I absolutely concur - I have not listened to this Oper in full yet but I am wanting to, as well as arrange the entire score onto Youtube for viewing and study.


----------



## Rogerx (Apr 27, 2018)

AeolianStrains said:


> I never listen to this enough. I have Kleiber's recording. Maybe I should sit down with this all the way through at some point.
> 
> _It's a shame this is largely ignored by opera houses_.


Perhaps this is the reason, if you not listen to it who would go, opera productions are quiet expensive and so the people get what they want.
(Pleas no pun intended)


----------



## AeolianStrains (Apr 4, 2018)

Rogerx said:


> Perhaps this is the reason, if you not listen to it who would go, opera productions are quiet expensive and so the people get what they want.
> (Pleas no pun intended)


Oh, I would go see it if it were performed live, as I do many other operas. I only meant that I don't listen to it at home enough. I should, and others ought to as well!


----------



## SixFootScowl (Oct 17, 2011)

AeolianStrains said:


> Oh, I would go see it if it were performed live, as I do many other operas. I only meant that I don't listen to it at home enough. I should, and others ought to as well!

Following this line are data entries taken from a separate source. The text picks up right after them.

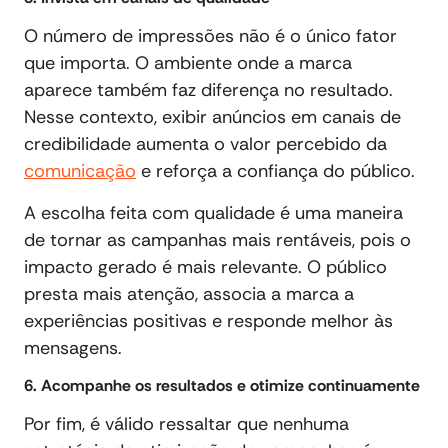
O número de impressões não é o único fator
que importa. O ambiente onde a marca
aparece também faz diferença no resultado.
Nesse contexto, exibir anúncios em canais de
credibilidade aumenta o valor percebido da
comunicação
e reforça a confiança do público.
A escolha feita com qualidade é uma maneira
de tornar as campanhas mais rentáveis, pois o
impacto gerado é mais relevante. O público
presta mais atenção, associa a marca a
experiências positivas e responde melhor às
mensagens.
6. Acompanhe os resultados e otimize continuamente
Por fim, é válido ressaltar que nenhuma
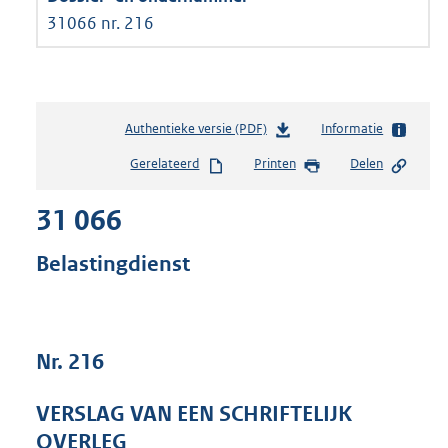
31066 nr. 216
Authentieke versie (PDF)
b
Informatie
e
Gerelateerd
Printen
Delen
s
t
31 066
a
n
d
Belastingdienst
s
g
r
o
Nr. 216
o
t
t
VERSLAG VAN EEN SCHRIFTELIJK
e
OVERLEG
:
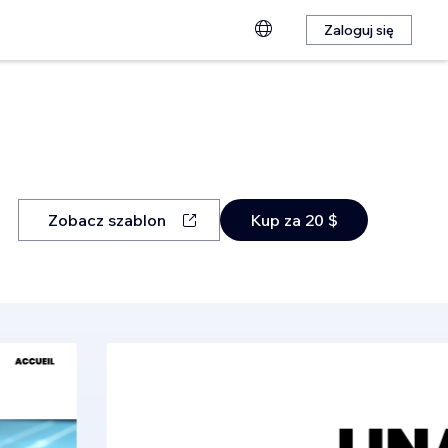
Zaloguj się
Zobacz szablon
Kup za 20 $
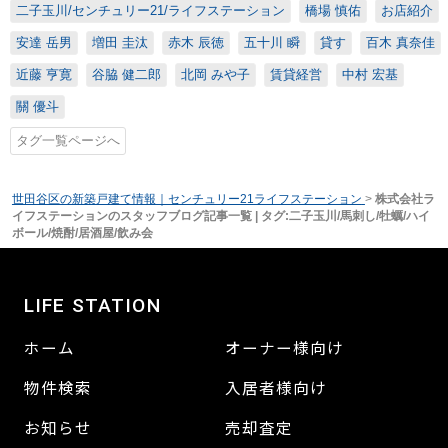
二子玉川/センチュリー21/ライフステーション
橋場 慎佑
お店紹介
安達 岳男
増田 圭汰
赤木 辰徳
五十川 瞬
貸す
百木 真奈佳
近藤 亨寛
谷脇 健二郎
北岡 みや子
賃貸経営
中村 宏基
關 優斗
タグ一覧ページへ
世田谷区の新築戸建て情報｜センチュリー21ライフステーション
>
株式会社ラ
イフステーションのスタッフブログ記事一覧 | タグ:二子玉川/馬刺し/牡蠣/ハイ
ボール/焼酎/居酒屋/飲み会
LIFE STATION
ホーム
オーナー様向け
物件検索
入居者様向け
お知らせ
売却査定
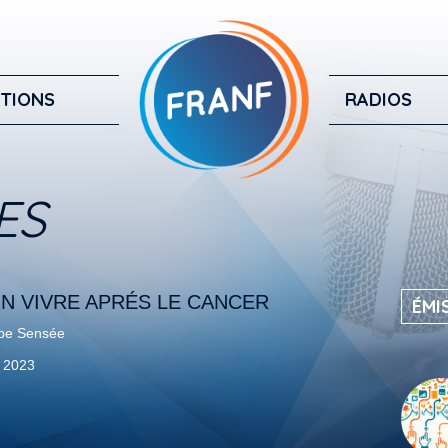
TIONS
RADIOS
ES
N VIVRE APRÉS LE CANCER
ÉMI
pe Sensée
e 2023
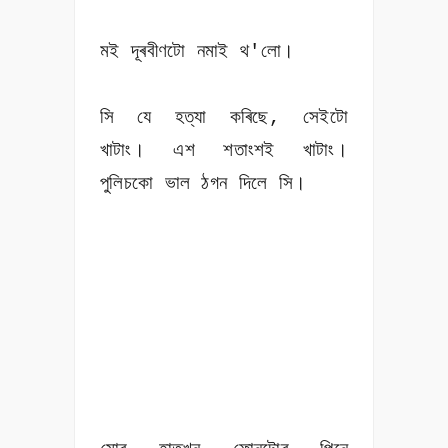
মই দূৰবীণটো নমাই থ'লো।
সি যে হত্যা কৰিছে, সেইটো
খাটাং। এশ শতাংশই খাটাং।
পুলিচকো ভাল ঠগন দিলে সি।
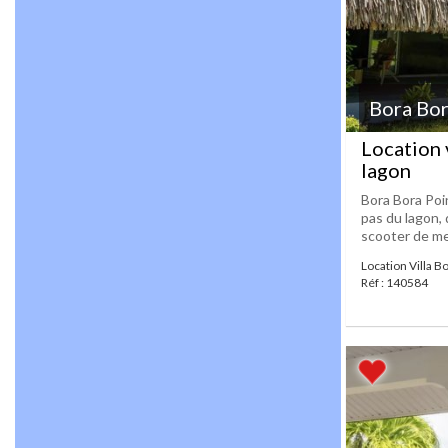
Bora Bo
Location 
lagon
Bora Bora Poin
pas du lagon, 
scooter de mer
Location Villa B
Réf : 140584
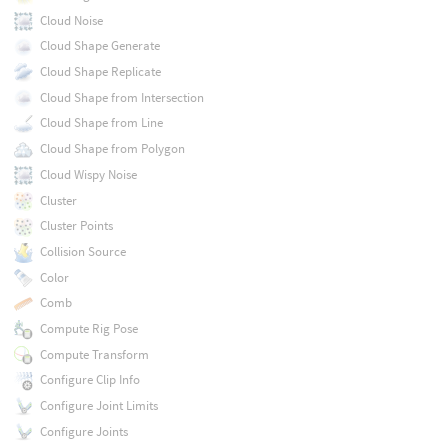
Cloud Noise
Cloud Shape Generate
Cloud Shape Replicate
Cloud Shape from Intersection
Cloud Shape from Line
Cloud Shape from Polygon
Cloud Wispy Noise
Cluster
Cluster Points
Collision Source
Color
Comb
Compute Rig Pose
Compute Transform
Configure Clip Info
Configure Joint Limits
Configure Joints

There are a couple of very good DVDs of it (and some not so good). My all time favorite and very traditional performance:









A new one came out recently and is very good:


----------



## The Conte (May 31, 2015)

I've only seen it once many years ago at La Scala. It hasn't been done at Covent Garden for ages.

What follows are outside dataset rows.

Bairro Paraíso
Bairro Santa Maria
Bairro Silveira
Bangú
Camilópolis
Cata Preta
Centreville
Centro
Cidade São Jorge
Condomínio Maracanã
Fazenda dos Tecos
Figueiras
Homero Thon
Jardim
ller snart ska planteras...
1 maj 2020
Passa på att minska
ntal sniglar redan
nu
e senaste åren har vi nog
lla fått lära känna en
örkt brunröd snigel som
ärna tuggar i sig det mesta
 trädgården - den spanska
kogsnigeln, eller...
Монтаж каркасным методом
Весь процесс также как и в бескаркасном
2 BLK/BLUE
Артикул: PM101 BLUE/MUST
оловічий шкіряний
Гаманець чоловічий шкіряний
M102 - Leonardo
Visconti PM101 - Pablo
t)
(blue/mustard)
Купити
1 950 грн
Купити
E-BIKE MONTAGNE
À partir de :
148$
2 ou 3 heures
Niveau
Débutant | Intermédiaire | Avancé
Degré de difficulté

I don't have a DVD version as there isn't one that appeals.

N.


----------



## SixFootScowl (Oct 17, 2011)

The Conte said:


> I've only seen it once many years ago at La Scala. It hasn't been done at Covent Garden for ages.
> 
> I don't have a DVD version as there isn't one that appeals.
> 
> N.


Not even the ones I posted?


----------



## Rogerx (Apr 27, 2018)

AeolianStrains said:


> Oh, I would go see it if it were performed live, as I do many other operas. I only meant that I don't listen to it at home enough. I should, and others ought to as well!


 I should go also, even it was regie theater.


----------



## Rogerx (Apr 27, 2018)

SixFootScowl said:


> Not even the ones I posted?


I have seen the first one along time ago, give it a spin soon.


----------



## The Conte (May 31, 2015)

SixFootScowl said:


> Not even the ones I posted?


No, I don't know most of the singers in them. To be fair I haven't watched any of the ones on DVD, I should do a YouTube sample of the ones that are available there.

N.


----------



## adriesba (Dec 30, 2019)

I think _Der Freischütz_ might be the most underrated opera. The Met hasn't done it since the 70s I think. Shame on them!

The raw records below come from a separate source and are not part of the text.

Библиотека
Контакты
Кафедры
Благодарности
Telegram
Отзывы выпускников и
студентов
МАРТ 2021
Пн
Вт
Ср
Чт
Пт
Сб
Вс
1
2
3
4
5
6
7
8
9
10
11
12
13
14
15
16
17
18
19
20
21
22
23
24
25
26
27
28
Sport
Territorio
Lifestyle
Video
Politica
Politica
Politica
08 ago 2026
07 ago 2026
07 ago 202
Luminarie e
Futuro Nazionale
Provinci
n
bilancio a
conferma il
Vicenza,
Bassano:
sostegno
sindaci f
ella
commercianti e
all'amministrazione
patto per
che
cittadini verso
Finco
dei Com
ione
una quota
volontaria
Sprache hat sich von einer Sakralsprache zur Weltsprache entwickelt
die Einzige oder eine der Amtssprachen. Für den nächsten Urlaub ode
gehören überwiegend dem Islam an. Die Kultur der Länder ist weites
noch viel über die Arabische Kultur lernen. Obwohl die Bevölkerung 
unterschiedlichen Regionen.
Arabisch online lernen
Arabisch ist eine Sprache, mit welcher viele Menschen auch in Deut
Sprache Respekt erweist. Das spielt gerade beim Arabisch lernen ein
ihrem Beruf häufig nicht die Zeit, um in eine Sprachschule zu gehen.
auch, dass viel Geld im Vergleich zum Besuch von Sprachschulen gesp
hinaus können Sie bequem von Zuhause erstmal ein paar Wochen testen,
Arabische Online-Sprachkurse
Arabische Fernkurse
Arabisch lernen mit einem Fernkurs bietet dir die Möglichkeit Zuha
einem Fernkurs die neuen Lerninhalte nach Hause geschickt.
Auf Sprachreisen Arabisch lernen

As for the wolf's glen scene, I find the Kubelik recording to be the scariest.

I definitely hear bits that sound like Wagner in _Der Freischütz_. I also love the rural setting of the opera. Good stuff!

Which recording does anyone think has the best wolf's glen scene? Anyone heard the Matačić recording or the Heger recording?


----------



## Rogerx (Apr 27, 2018)

adriesba said:


> I think _Der Freischütz_ might be the most underrated opera. The Met hasn't done it since the 70s I think. Shame on them!
> 
> As for the wolf's glen scene, I find the Kubelik recording to be the scariest.
> 
> ...


I have three on CD the Matačić / KLeiber and Colin Davis, I promise I will check out the wolf's glen scene.
Can't find the DVD above at the moment.


----------



## adriesba (Dec 30, 2019)

Rogerx said:


> I have three on CD the Matačić / KLeiber and Colin Davis, I promise I will check out the wolf's glen scene.
> Can't find the DVD above at the moment.


Which DVD are you referring to?


----------



## Rogerx (Apr 27, 2018)

adriesba said:


> Which DVD are you referring to?












This one.


----------



## adriesba (Dec 30, 2019)

Rogerx said:


> This one.


Yes! I've seen that one on YouTube. That's how it should be done.


----------